Так как неизбежным стимулом какого-либо действия для каждого индивидуума является какое-либо желание, то и каждый социальный орган, к какому бы роду он ни принадлежал, должен направляться в своих действиях в качестве мотива некоторым агрегатом желаний. Люди в своей коллективной деятельности не могут произвести никакого результата, который не коренился бы в каком-нибудь общем им аппетите, чувствовании, вкусе. Если бы они не любили мяса, не было бы ни торговцев скотом, ни Смифильда, ни распределяющей организации мясников. Оперы, филармонические общества, песенники и уличные шарманщики вызваны к жизни нашей любовью к музыке. Посмотрите торговую адресную книгу, возьмите путеводитель по Лондону, прочтите указатель железных дорог Брадшау, отчеты ученых обществ, объявления о новых книгах, и в самом объявлении, как и в предметах, которые оно описывает, вы имеете целый ряд продуктов человеческой деятельности, стимулированной человеческими желаниями. Благодаря этому стимулу возникают учреждения как самые колоссальные, так и самые ничтожные, самые сложные, как и самые простые: органы национальной обороны и заведения для очистки дорог, для ежедневного распределения писем и для собирания остатков угля из тины на берегах Темзы, органы, служащие для всякого рода целей, - от пропаганды христианства до покровительства животных, от производства хлеба для целой нации до заготовления крестовника для содержимых в клетках певчих птиц. Но если этот комплекс желаний индивидуумов составляет ту движущую силу, которая приводит в действие всякий социальный орган, то перед нами является вопрос: какой род организации является наиболее выгодным? Так как организация сама по себе никакой силы не имеет, представляя из себя только орудие, то наша задача заключается в том, чтобы найти наиболее выгодное орудие, т. е. такое, которое при наименьших издержках расходует наименьшее количество движущей силы, орудие, наименее подверженное порче и возможно легче поправимое. Спрашивается теперь: из двух описанных выше родов социального механизма - добровольного и правительственного - который лучше?

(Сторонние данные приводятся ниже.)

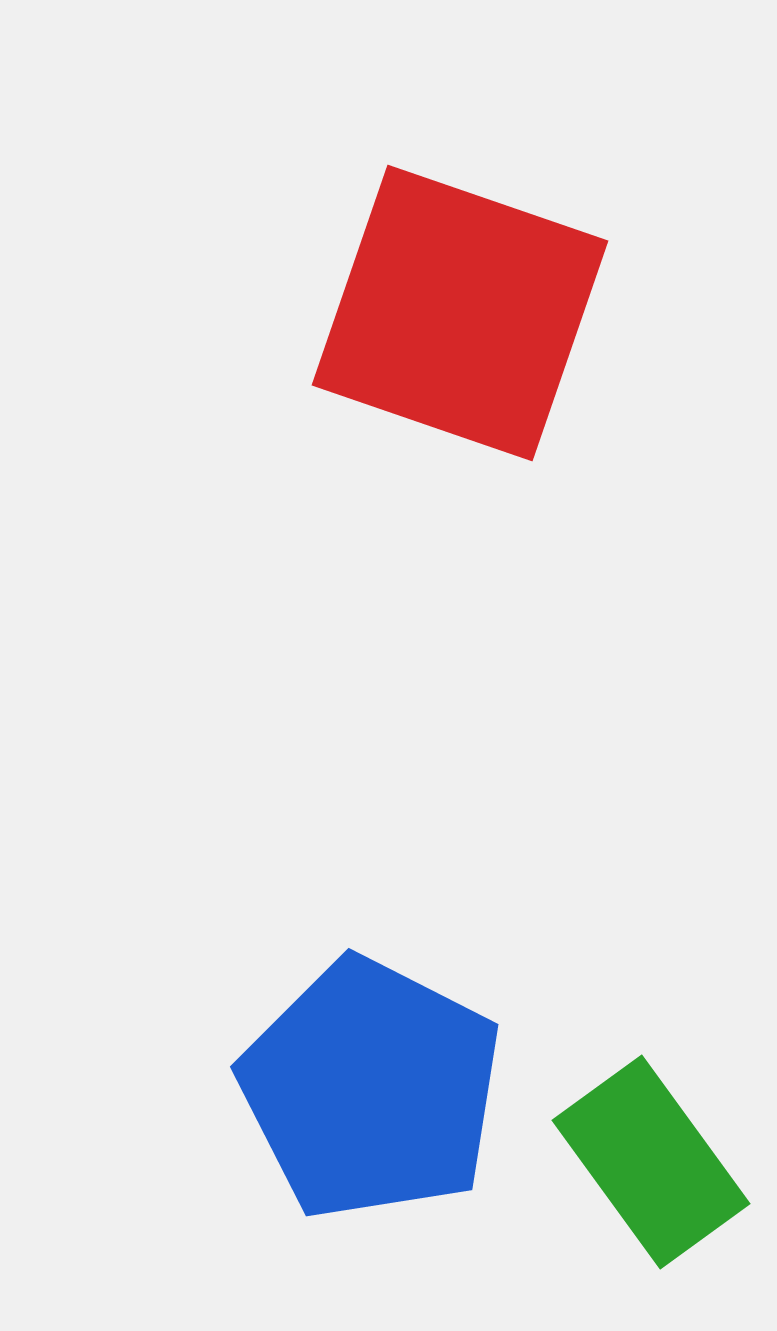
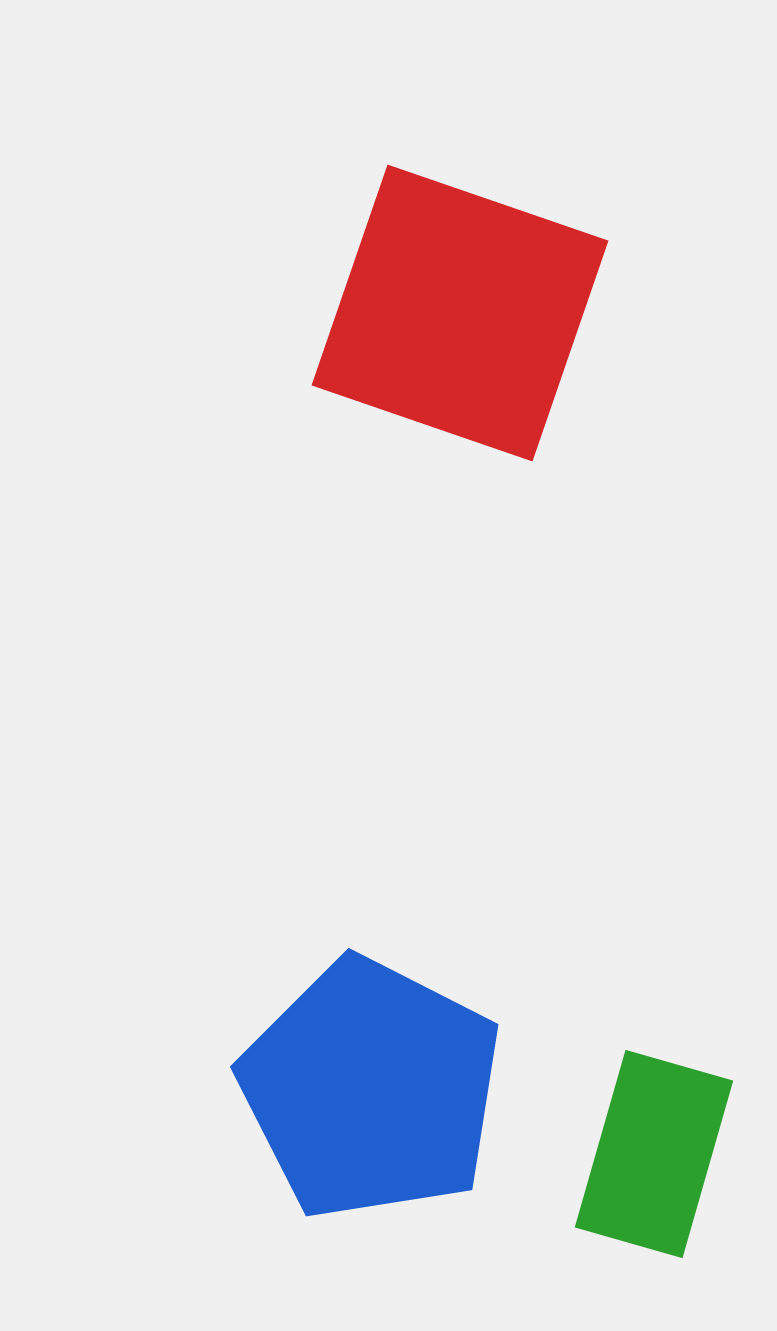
green rectangle: moved 3 px right, 8 px up; rotated 52 degrees clockwise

Из самой формы вопроса ясно вытекает предполагаемый опыт: наилучший механизм тот, который заключает в себе наименьшее число. Народная поговорка "Если хочешь, чтобы было хорошо сделано, - делай сам" заключает в себе истину, одинаково приложимую как к политической, так и к частной жизни.
Испытанный факт, что ведение сельского хозяйства посредством управляющего приносит убытки, тогда как хозяйство при помощи арендатора дает барыши, составляет опыт, который в истории нации подтверждается еще лучше, чем в хозяйственной книге землевладельца. Эта передача силы от избирателей к членам парламента, от этих последних к исполнительному органу, от него к управлению, от управления к инспекторам, а от них через их подчиненных к действительным работникам, - такая работа при посредстве целого ряда рычагов, из которых каждый поглощает, через трение и инерцию, часть движущей силы, настолько же дурна по свое и сложности, насколько непосредственная деятельность ассоциаций индивидуумов, частных обществ и свободно созданных учреждений хороша в силу своей простоты. Для того чтобы оценить в полной мере этот контраст, нужно сравнить действие этих двух систем в их деталях.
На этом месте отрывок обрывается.